Les bases de la combustion dans un poêle à pétrole
La combustion du pétrole lampant repose sur l'oxydation du kérosène, un hydrocarbure C12H26 qui libère chaleur, eau et dioxyde de carbone en conditions optimales. L'équation simplifiée C12H26 + 18,5 O2 → 12 CO2 + 13 H2O masque une réalité plus nuancée : toute insuffisance d'oxygène conduit à la formation de CO via la réaction 2CO + O2 → 2CO2 inversée. Dans un poêle à pétrole, la mèche vaporise le combustible, et la flamme bleue idéale produit moins de 50 ppm de CO, selon les tests NF en laboratoire.
Les modèles à combustion forcée, comme les Aladdin ou japonais Toyotomi, intègrent un ventilateur pour injecter 20 à 30 m³/h d'air, réduisant le CO à moins de 0,01 %. Sans cela, un poêle simple à gravité grimpe à 200-500 ppm en 30 minutes. Les normes européennes EN 7 exigent moins de 3000 ppm à pleine puissance, un seuil que 90 % des appareils respectent neuf, mais qui s'effrite avec l'usure.

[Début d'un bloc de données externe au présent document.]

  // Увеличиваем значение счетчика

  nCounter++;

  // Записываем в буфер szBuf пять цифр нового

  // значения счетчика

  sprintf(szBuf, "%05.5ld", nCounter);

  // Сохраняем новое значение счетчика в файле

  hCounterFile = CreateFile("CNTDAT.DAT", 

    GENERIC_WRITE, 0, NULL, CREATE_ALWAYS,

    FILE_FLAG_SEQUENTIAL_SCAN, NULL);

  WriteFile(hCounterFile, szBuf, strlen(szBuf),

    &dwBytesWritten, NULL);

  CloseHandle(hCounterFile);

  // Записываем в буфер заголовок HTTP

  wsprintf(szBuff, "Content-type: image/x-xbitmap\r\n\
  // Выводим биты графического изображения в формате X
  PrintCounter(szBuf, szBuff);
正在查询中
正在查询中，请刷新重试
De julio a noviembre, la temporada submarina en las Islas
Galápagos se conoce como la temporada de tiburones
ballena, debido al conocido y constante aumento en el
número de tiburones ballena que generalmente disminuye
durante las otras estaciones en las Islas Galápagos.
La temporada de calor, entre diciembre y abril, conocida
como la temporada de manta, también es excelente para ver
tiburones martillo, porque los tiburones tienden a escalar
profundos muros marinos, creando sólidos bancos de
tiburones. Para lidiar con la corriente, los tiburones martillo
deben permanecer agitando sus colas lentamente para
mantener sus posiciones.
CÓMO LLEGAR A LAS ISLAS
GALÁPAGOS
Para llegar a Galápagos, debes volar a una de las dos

Le kérosène pur, sans additifs soufrés, brûle plus proprement que le fioul domestique, évitant les dépôts de suie qui obstruent les trous de la brûleur et aggravent l'incomplétude. Une mèche encrassée multiplie par 5 le rendement en CO.

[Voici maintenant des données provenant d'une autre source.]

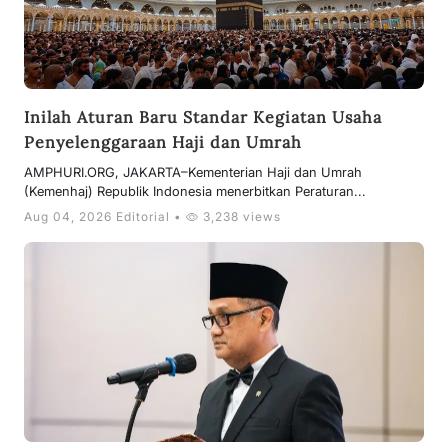
Inilah Aturan Baru Standar Kegiatan Usaha
Penyelenggaraan Haji dan Umrah
AMPHURI.ORG, JAKARTA–Kementerian Haji dan Umrah
(Kemenhaj) Republik Indonesia menerbitkan Peraturan...
Aug 04, 2026 Editorial •
3,238 views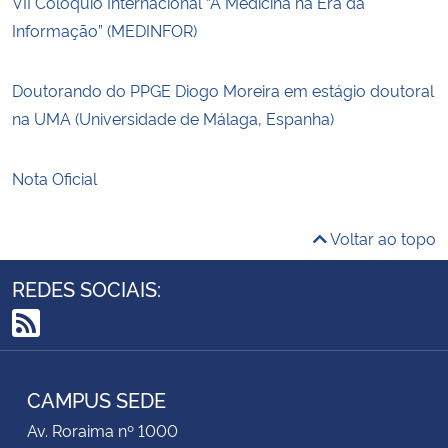
VII Colóquio Internacional “A Medicina na Era da
Informação” (MEDINFOR)
Doutorando do PPGE Diogo Moreira em estágio doutoral
na UMA (Universidade de Málaga, Espanha)
Nota Oficial
Voltar ao topo
REDES SOCIAIS:
RSS
CAMPUS SEDE
Av. Roraima nº 1000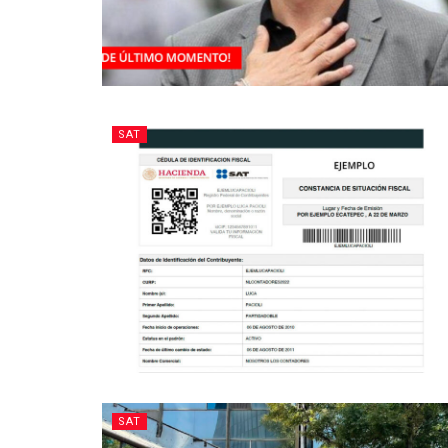
SAT
SAT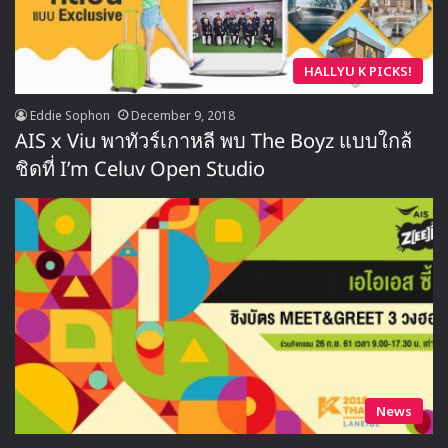
HALLYU K PICKS!
Eddie Sophon
December 9, 2018
AIS x Viu พาทัวร์เกาหลี พบ The Boyz แบบใกล้
ชิดที่ I’m Celuv Open Studio
News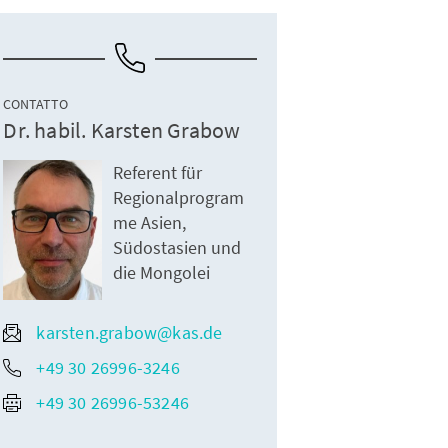
CONTATTO
Dr. habil. Karsten Grabow
Referent für
Regionalprogram
me Asien,
Südostasien und
die Mongolei
karsten.grabow@kas.de
+49 30 26996-3246
+49 30 26996-53246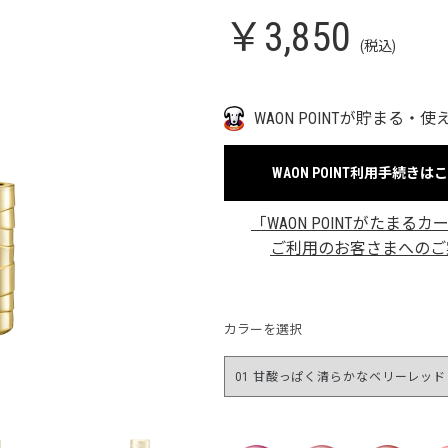
￥3,850
(税込)
WAON POINTが貯まる・使
WAON POINT利用手続きは
「WAON POINTがたまるカ
ご利用のお客さまへのご
カラーを選択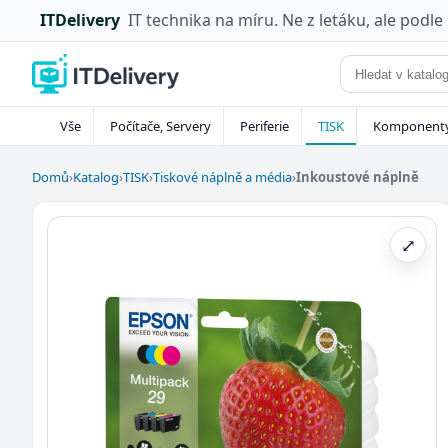
ITDelivery
IT technika na míru. Ne z letáku, ale podle
Vše
Počítače, Servery
Periferie
TISK
Komponent
Domů
›
Katalog
›
TISK
›
Tiskové náplně a média
›
Inkoustové náplně
⤢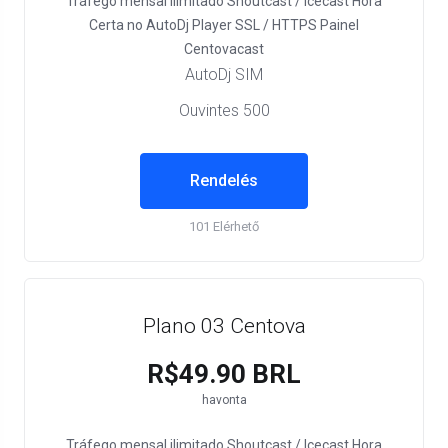
Tráfego mensal ilimitado
Shoutcast / Icecast
Hora
Certa no AutoDj
Player SSL / HTTPS
Painel
Centovacast
AutoDj SIM
Ouvintes 500
Rendelés
101 Elérhető
Plano 03 Centova
R$49.90 BRL
havonta
Tráfego mensal ilimitado
Shoutcast / Icecast
Hora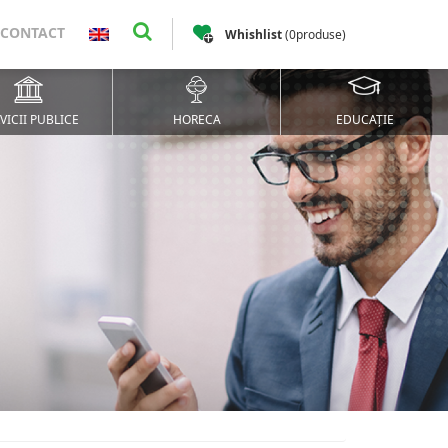
CONTACT
Whishlist
(
0
produse
)
VICII PUBLICE
HORECA
EDUCAȚIE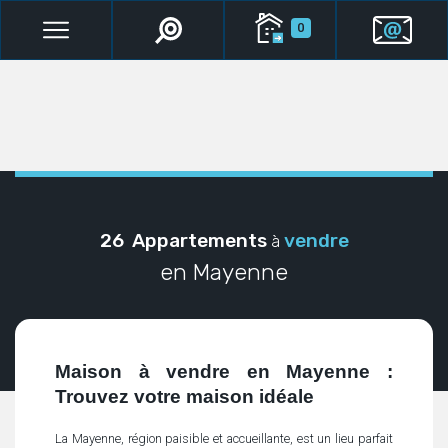
0
26 Appartements
vendre
à
en Mayenne
Maison à vendre en Mayenne :
Trouvez votre maison idéale
La Mayenne, région paisible et accueillante, est un lieu parfait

Pourquoi le monoxyde de carbone s'échappe-t-il inévitablement ?
Le dégagement de monoxyde de carbone provient d'une oxydation partielle : manque d'air primaire autour de la mèche (10-15 % du débit total requis) ou secondaire au-dessus de la flamme. À 20 °C ambiant, un poêle de 3 kW consomme 0,3 l/h de kérosène, nécessitant 4 m³/h d'oxygène pur ; une pièce de 20 m² mal aérée descend à 2 m³/h effectifs, forçant la production de CO à 1000 ppm en 15 minutes, d'après simulations INRS 2022.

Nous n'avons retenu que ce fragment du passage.